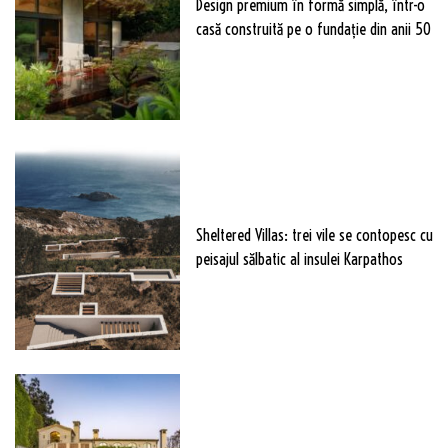
Design premium în formă simplă, într-o
casă construită pe o fundație din anii 50
Sheltered Villas: trei vile se contopesc cu
peisajul sălbatic al insulei Karpathos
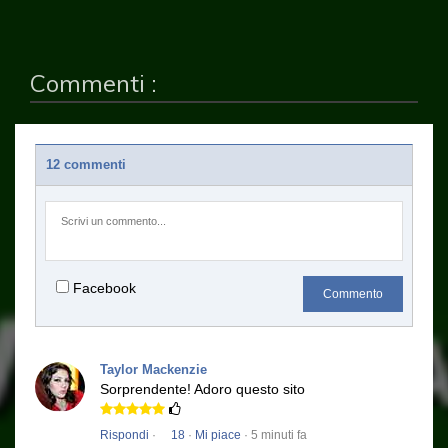
Commenti :
12 commenti
Facebook
Commento
Taylor Mackenzie
Sorprendente!
Adoro questo sito
Rispondi
·
18
·
Mi piace
· 5 minuti fa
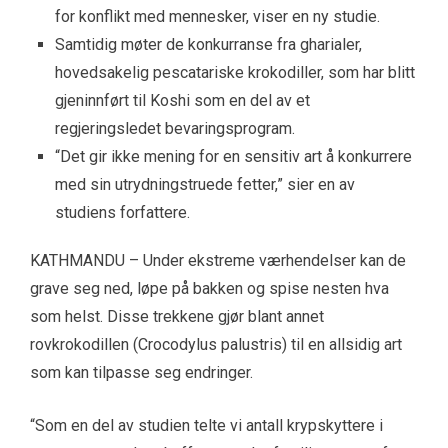
for konflikt med mennesker, viser en ny studie.
Samtidig møter de konkurranse fra gharialer,
hovedsakelig pescatariske krokodiller, som har blitt
gjeninnført til Koshi som en del av et
regjeringsledet bevaringsprogram.
“Det gir ikke mening for en sensitiv art å konkurrere
med sin utrydningstruede fetter,” sier en av
studiens forfattere.
KATHMANDU – Under ekstreme værhendelser kan de
grave seg ned, løpe på bakken og spise nesten hva
som helst. Disse trekkene gjør blant annet
rovkrokodillen (Crocodylus palustris) til en allsidig art
som kan tilpasse seg endringer.
“Som en del av studien telte vi antall krypskyttere i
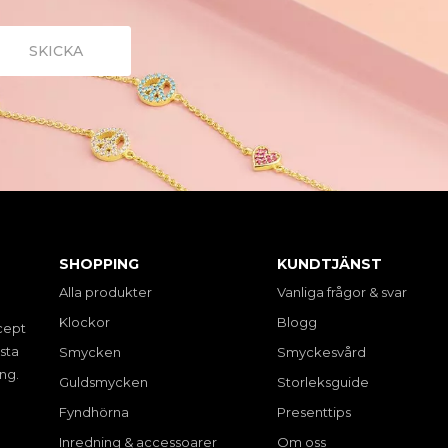
SHOPPING
KUNDTJÄNST
Alla produkter
Vanliga frågor & svar
Klockor
Blogg
cept
sta
Smycken
Smyckesvård
ng.
Guldsmycken
Storleksguide
Fyndhörna
Presenttips
Inredning & accessoarer
Om oss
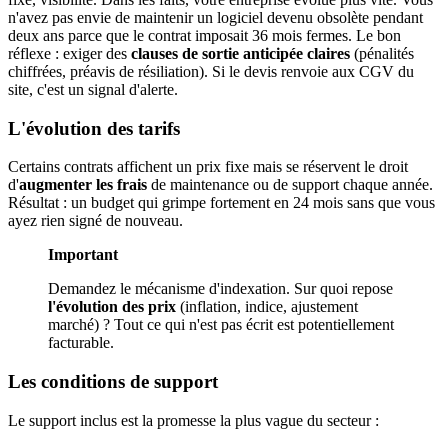
n'avez pas envie de maintenir un logiciel devenu obsolète pendant
deux ans parce que le contrat imposait 36 mois fermes. Le bon
réflexe : exiger des
clauses de sortie anticipée claires
(pénalités
chiffrées, préavis de résiliation). Si le devis renvoie aux CGV du
site, c'est un signal d'alerte.
L'évolution des tarifs
Certains contrats affichent un prix fixe mais se réservent le droit
d'
augmenter les frais
de maintenance ou de support chaque année.
Résultat : un budget qui grimpe fortement en 24 mois sans que vous
ayez rien signé de nouveau.
Important
Demandez le mécanisme d'indexation. Sur quoi repose
l'évolution des prix
(inflation, indice, ajustement
marché) ? Tout ce qui n'est pas écrit est potentiellement
facturable.
Les conditions de support
Le support inclus est la promesse la plus vague du secteur :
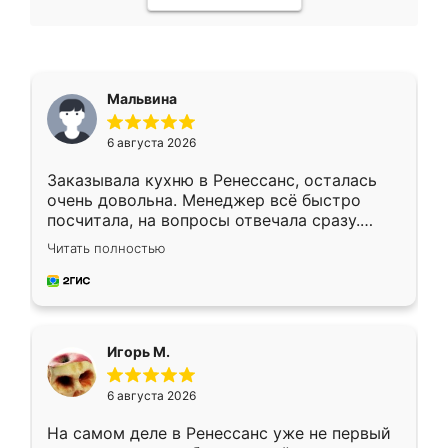
Мальвина
6 августа 2026
Заказывала кухню в Ренессанс, осталась
очень довольна. Менеджер всё быстро
посчитала, на вопросы отвечала сразу.
Замерщик приехал в субботу, подошёл к
Читать полностью
делу со всей ответственностью. Собрали
за день, ребята работали аккуратно, даже
пыли почти не было. Качество отличное,
ящики ходят плавно, ничего не скрипит.
Всё подошло как влитое.
Игорь М.
6 августа 2026
На самом деле в Ренессанс уже не первый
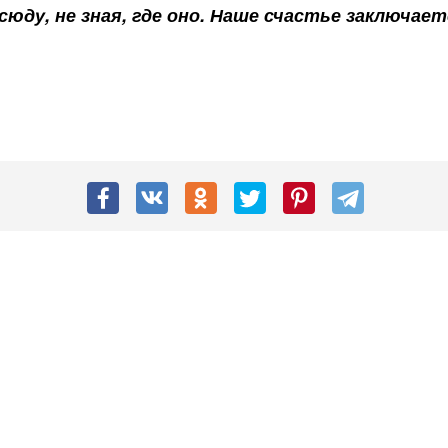
юду, не зная, где оно. Наше счастье заключает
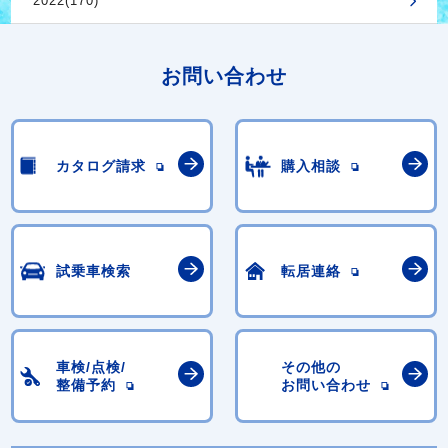
2022(170)
お問い合わせ
カタログ請求
購入相談
試乗車検索
転居連絡
車検/点検/
その他の
整備予約
お問い合わせ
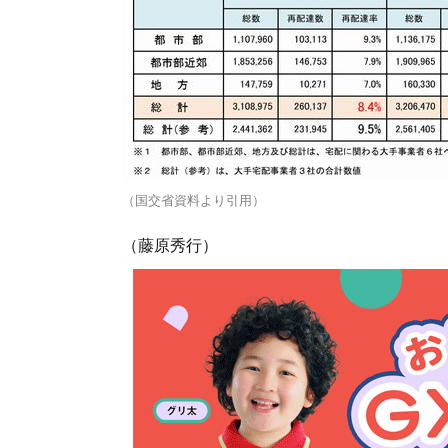
（国交省資料より引用）
（藤原秀行）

» **EXERCISE REQUIREMENTS**
Using the entries above, find all lines with "support". Copy them.

» **WRITTEN RESPONSE**
de maintenance ou de support chaque année.
Les conditions de support
Le support inclus est la promesse la plus vague du secteur :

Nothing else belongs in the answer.